§ REQUIREMENT
Your answer must be an exact copy of the records below, minus any images.

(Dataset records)
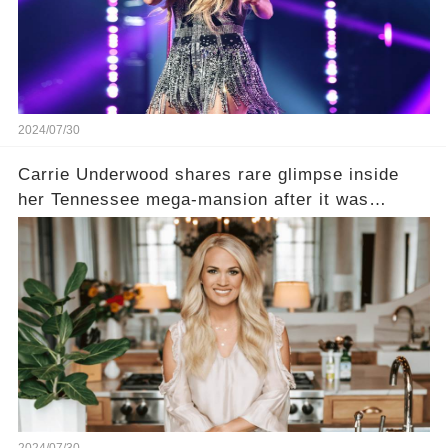
2024/07/30
Carrie Underwood shares rare glimpse inside
her Tennessee mega-mansion after it was
damaged in fire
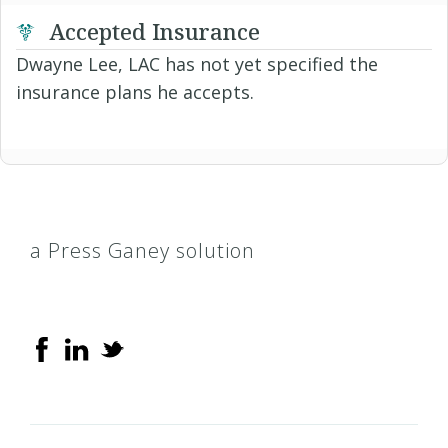
Accepted Insurance
Dwayne Lee, LAC has not yet specified the
insurance plans he accepts.
a Press Ganey solution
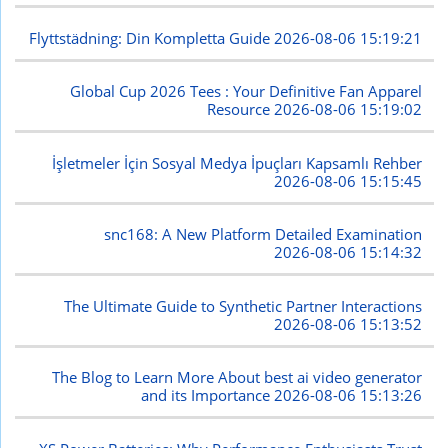
Flyttstädning: Din Kompletta Guide
2026-08-06 15:19:21
Global Cup 2026 Tees : Your Definitive Fan Apparel
Resource
2026-08-06 15:19:02
İşletmeler İçin Sosyal Medya İpuçları Kapsamlı Rehber
2026-08-06 15:15:45
snc168: A New Platform Detailed Examination
2026-08-06 15:14:32
The Ultimate Guide to Synthetic Partner Interactions
2026-08-06 15:13:52
The Blog to Learn More About best ai video generator
and its Importance
2026-08-06 15:13:26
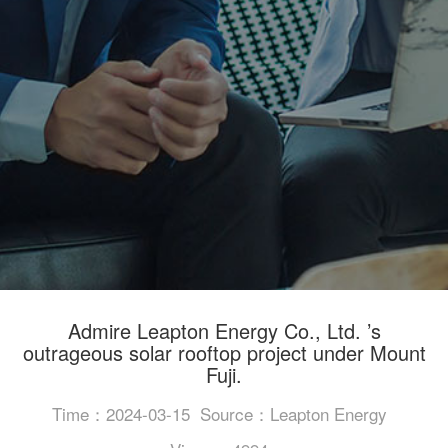
Admire Leapton Energy Co., Ltd. ’s
outrageous solar rooftop project under Mount
Fuji.
Time：2024-03-15
Source：Leapton Energy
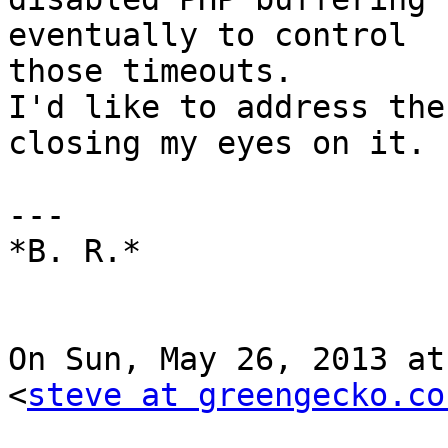
eventually to control

those timeouts.

I'd like to address the
closing my eyes on it.

---

*B. R.*

On Sun, May 26, 2013 at
<
steve at greengecko.co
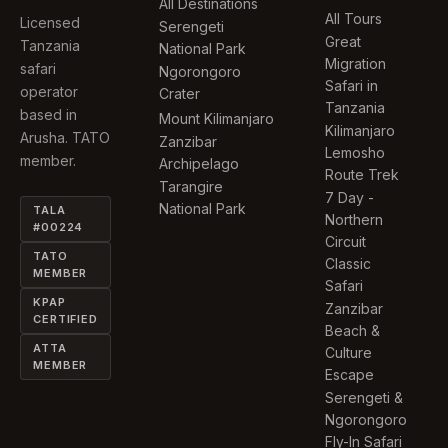
All Destinations
All Tours
Licensed
Serengeti
Great
Tanzania
National Park
Migration
safari
Ngorongoro
Safari in
operator
Crater
Tanzania
based in
Mount Kilimanjaro
Kilimanjaro
Arusha. TATO
Zanzibar
Lemosho
member.
Archipelago
Route Trek
Tarangire
7 Day -
National Park
TALA
Northern
#00224
Circuit
TATO
Classic
MEMBER
Safari
KPAP
Zanzibar
CERTIFIED
Beach &
ATTA
Culture
MEMBER
Escape
Serengeti &
Ngorongoro
Fly-In Safari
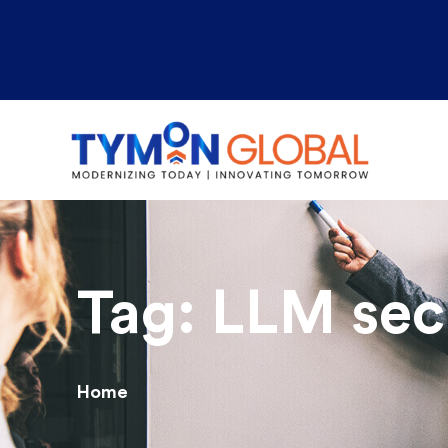
Tag:
LLM secu
Home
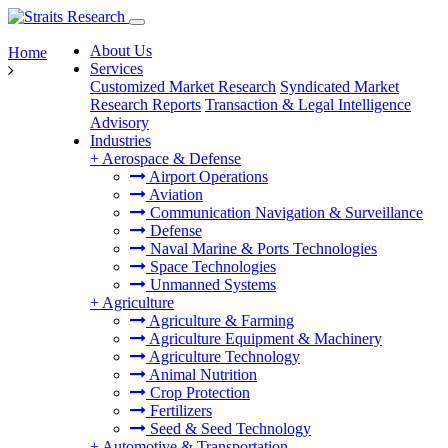
About Us
Home
Services
Customized Market Research
Syndicated Market
Research Reports
Transaction & Legal Intelligence
Advisory
Industries
+
Aerospace & Defense
Airport Operations
Aviation
Communication Navigation & Surveillance
Defense
Naval Marine & Ports Technologies
Space Technologies
Unmanned Systems
+
Agriculture
Agriculture & Farming
Agriculture Equipment & Machinery
Agriculture Technology
Animal Nutrition
Crop Protection
Fertilizers
Seed & Seed Technology
+
Automotive & Transportation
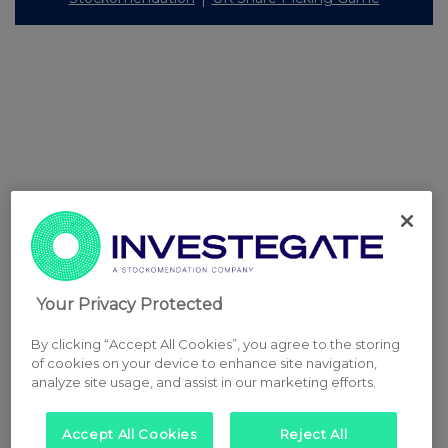
Your Privacy Protected
By clicking “Accept All Cookies”, you agree to the storing
of cookies on your device to enhance site navigation,
analyze site usage, and assist in our marketing efforts.
Accept All Cookies
Reject All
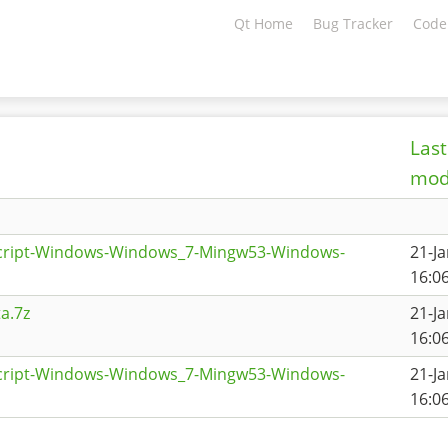
Qt Home
Bug Tracker
Code
Last
mod
script-Windows-Windows_7-Mingw53-Windows-
21-J
16:0
a.7z
21-J
16:0
script-Windows-Windows_7-Mingw53-Windows-
21-J
16:0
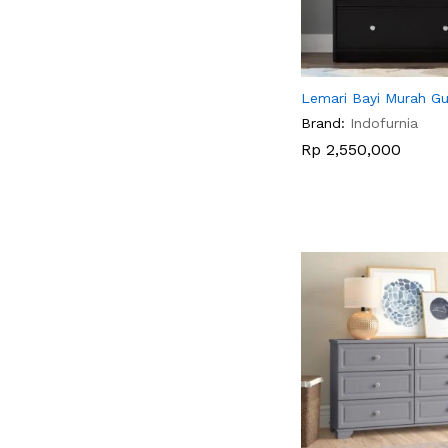
Lemari Bayi Murah Gu
Brand:
Indofurnia
Rp
Rp
2,550,000
2,550,000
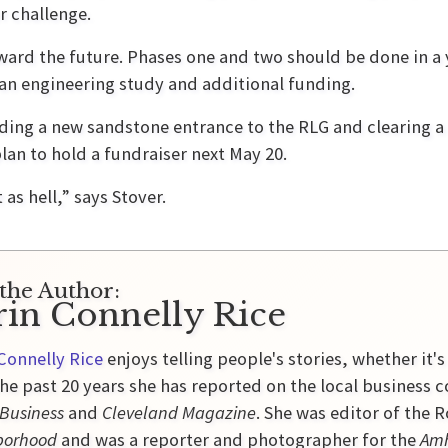
 challenge.
ard the future. Phases one and two should be done in a y
 an engineering study and additional funding.
ding a new sandstone entrance to the RLG and clearing a 
lan to hold a fundraiser next May 20.
as hell,” says Stover.
the Author:
rin Connelly Rice
Connelly Rice
enjoys telling people's stories, whether it's
he past 20 years she has reported on the local business 
 Business
and
Cleveland Magazine
. She was editor of the
borhood
and was a reporter and photographer for the
Amh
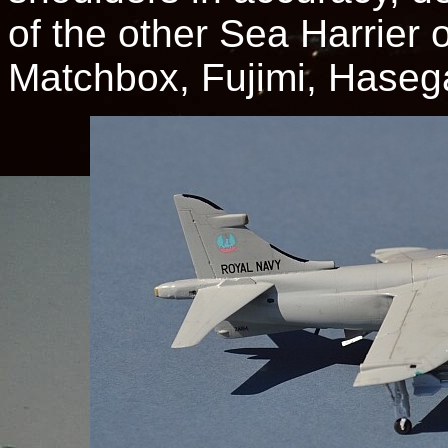
of the other Sea Harrier o
Matchbox, Fujimi, Hasega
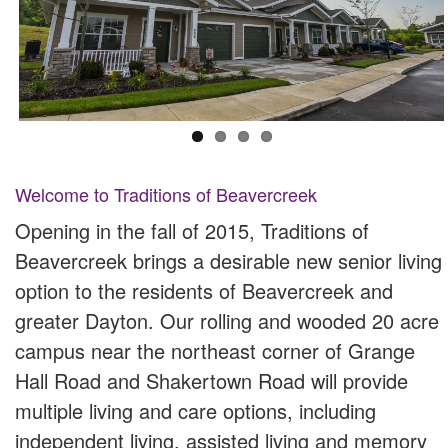
Welcome to Traditions of Beavercreek
Opening in the fall of 2015, Traditions of
Beavercreek brings a desirable new senior living
option to the residents of Beavercreek and
greater Dayton. Our rolling and wooded 20 acre
campus near the northeast corner of Grange
Hall Road and Shakertown Road will provide
multiple living and care options, including
independent living, assisted living and memory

§ COMPLETED EXERCISE
2024/07/30
Carrie Underwood shares rare glimpse inside
her Tennessee mega-mansion after it was
damaged in fire
Accepted Insurance
Dwayne Lee, LAC has not yet specified the
insurance plans he accepts.
a Press Ganey solution
Flyttstädning: Din Kompletta Guide
2026-08-06 15:19:21
Global Cup 2026 Tees : Your Definitive Fan Apparel
Resource
2026-08-06 15:19:02
İşletmeler İçin Sosyal Medya İpuçları Kapsamlı Rehber
2026-08-06 15:15:45
snc168: A New Platform Detailed Examination
2026-08-06 15:14:32
The Ultimate Guide to Synthetic Partner Interactions
2026-08-06 15:13:52
The Blog to Learn More About best ai video generator
and its Importance
2026-08-06 15:13:26
Admire Leapton Energy Co., Ltd. ’s
outrageous solar rooftop project under Mount
Fuji.
Time：2024-03-15
Source：Leapton Energy
eventually to control

those timeouts.

I'd like to address the
closing my eyes on it.

---

*B. R.*

On Sun, May 26, 2013 at
<
steve at greengecko.co
All Destinations
All Tours
Licensed
Serengeti
Great
Tanzania
National Park
Migration
safari
Ngorongoro
Safari in
operator
Crater
Tanzania
based in
Mount Kilimanjaro
Kilimanjaro
Arusha. TATO
Zanzibar
Lemosho
member.
Archipelago
Route Trek
Tarangire
7 Day -
National Park
TALA
Northern
#00224
Circuit
TATO
Classic
MEMBER
Safari
KPAP
Zanzibar
CERTIFIED
Beach &
ATTA
Culture
MEMBER
Escape
Serengeti &
Ngorongoro
Fly-In Safari
Tag:
LLM secu
Home
About Us
Home
Services
Customized Market Research
Syndicated Market
Research Reports
Transaction & Legal Intelligence
Advisory
Industries
+
Aerospace & Defense
Airport Operations
Aviation
Communication Navigation & Surveillance
Defense
Naval Marine & Ports Technologies
Space Technologies
Unmanned Systems
+
Agriculture
Agriculture & Farming
Agriculture Equipment & Machinery
Agriculture Technology
Animal Nutrition
Crop Protection
Fertilizers
Seed & Seed Technology
+
Automotive & Transportation
Your Privacy Protected
By clicking “Accept All Cookies”, you agree to the storing
of cookies on your device to enhance site navigation,
analyze site usage, and assist in our marketing efforts.
Accept All Cookies
Reject All
Qt Home
Bug Tracker
Code
Last
mod
script-Windows-Windows_7-Mingw53-Windows-
21-J
16:0
a.7z
21-J
16:0
script-Windows-Windows_7-Mingw53-Windows-
21-J
16:0
Lemari Bayi Murah Gu
Brand:
Indofurnia
Rp
Rp
2,550,000
2,550,000
 challenge.
ard the future. Phases one and two should be done in a y
 an engineering study and additional funding.
ding a new sandstone entrance to the RLG and clearing a 
lan to hold a fundraiser next May 20.
as hell,” says Stover.
the Author:
rin Connelly Rice
Connelly Rice
enjoys telling people's stories, whether it's
he past 20 years she has reported on the local business 
 Business
and
Cleveland Magazine
. She was editor of the
borhood
and was a reporter and photographer for the
Amh
of the other Sea Harrier o
Matchbox, Fujimi, Hasega
Welcome to Traditions of Beavercreek
Opening in the fall of 2015, Traditions of
Beavercreek brings a desirable new senior living
option to the residents of Beavercreek and
greater Dayton. Our rolling and wooded 20 acre
campus near the northeast corner of Grange
Hall Road and Shakertown Road will provide
multiple living and care options, including
independent living, assisted living and memory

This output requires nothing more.